In conclusion, the essays are found to be conflicting in their discussions of discrimination and profits. First, the essayists sustain that Wal-Mart is a paranoid profit-maximiser, especially alert to the bottom line. Secondly, they allege that Wal-Mart is blinded by custom and prejudice that it would apparently forgo healthier business practices, and, consequently, profits, with the aim of indulging a taste for prejudice. These observations are contradictory. Wal-Mart can only be seen as either a profit-maximiser, or not. However, there are cases in which prejudice can endure in equilibrium, but this would occur in situations in whereby the clientele are keen to pay more for prejudice. While the book serves as a constructive catalogue of information and a foil for the financially viable mind-set, the valid motivation to criticize Wal-Mart, its aggressive quest of subsidies, are offered little thought, and the political limitations Wal-Mart faces are hardly analyzed.

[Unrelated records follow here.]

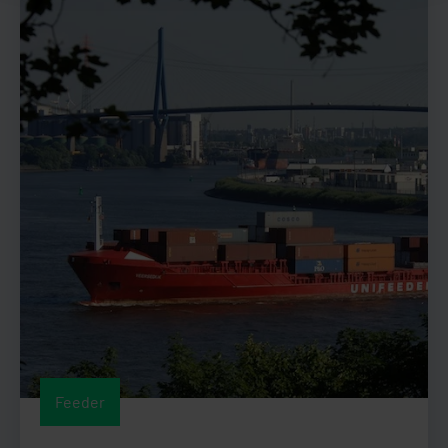
Feeder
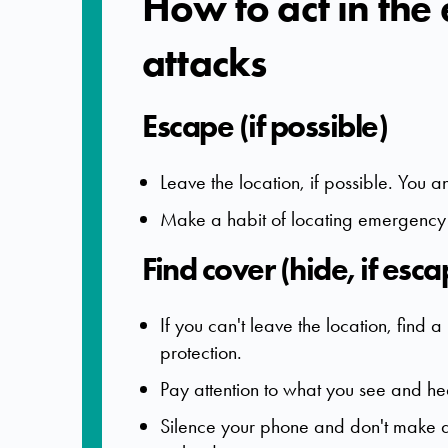
How to act in the
attacks
Escape (if possible)
Leave the location, if possible. You 
Make a habit of locating emergency e
Find cover (hide, if esca
If you can't leave the location, fin
protection.
Pay attention to what you see and he
Silence your phone and don't make 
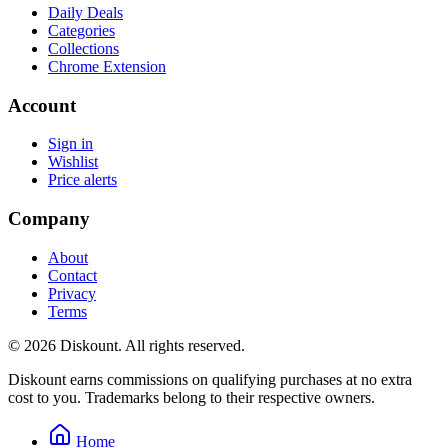
Daily Deals
Categories
Collections
Chrome Extension
Account
Sign in
Wishlist
Price alerts
Company
About
Contact
Privacy
Terms
© 2026 Diskount. All rights reserved.
Diskount earns commissions on qualifying purchases at no extra
cost to you. Trademarks belong to their respective owners.
Home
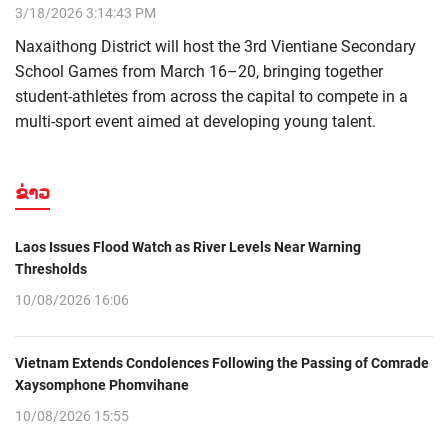
3/18/2026 3:14:43 PM
Naxaithong District will host the 3rd Vientiane Secondary
School Games from March 16–20, bringing together
student-athletes from across the capital to compete in a
multi-sport event aimed at developing young talent.
ຂ່າວ
Laos Issues Flood Watch as River Levels Near Warning
Thresholds
10/08/2026 16:06
Vietnam Extends Condolences Following the Passing of Comrade
Xaysomphone Phomvihane
10/08/2026 15:55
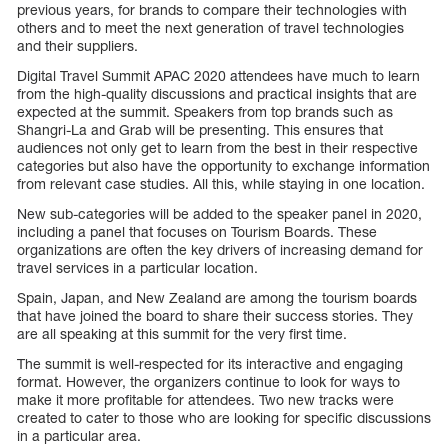
previous years, for brands to compare their technologies with
others and to meet the next generation of travel technologies
and their suppliers.
Digital Travel Summit APAC 2020 attendees have much to learn
from the high-quality discussions and practical insights that are
expected at the summit. Speakers from top brands such as
Shangri-La and Grab will be presenting. This ensures that
audiences not only get to learn from the best in their respective
categories but also have the opportunity to exchange information
from relevant case studies. All this, while staying in one location.
New sub-categories will be added to the speaker panel in 2020,
including a panel that focuses on Tourism Boards. These
organizations are often the key drivers of increasing demand for
travel services in a particular location.
Spain, Japan, and New Zealand are among the tourism boards
that have joined the board to share their success stories. They
are all speaking at this summit for the very first time.
The summit is well-respected for its interactive and engaging
format. However, the organizers continue to look for ways to
make it more profitable for attendees. Two new tracks were
created to cater to those who are looking for specific discussions
in a particular area.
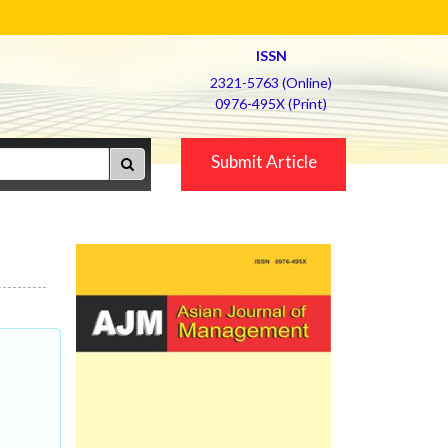
ISSN
2321-5763 (Online)
0976-495X (Print)
Submit Article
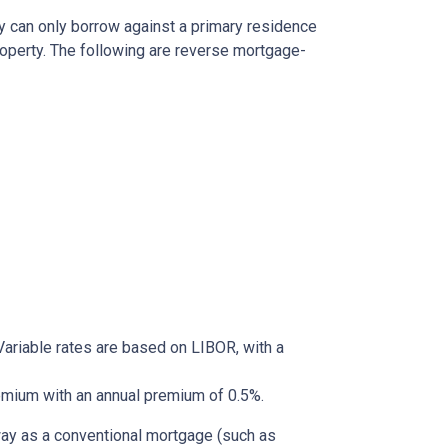
y can only borrow against a primary residence
roperty. The following are reverse mortgage-
ariable rates are based on LIBOR, with a
mium with an annual premium of 0.5%.
way as a conventional mortgage (such as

If there is a need to criticize Wal-Mart, it is deficient to allege that Wal-Mart offers low wages and fail to provide more information. It is prudent to demonstrate that the markets whereby Wal-Mart operates in are not aggressive. Therefore, in this regard, if patterns are to be claimed, then such patterns require being clearly identified.

Works Cited

Lichtenstein N. Wal-Mart, The Face of Twenty First Century Capitalism: New Press, 2006. Print.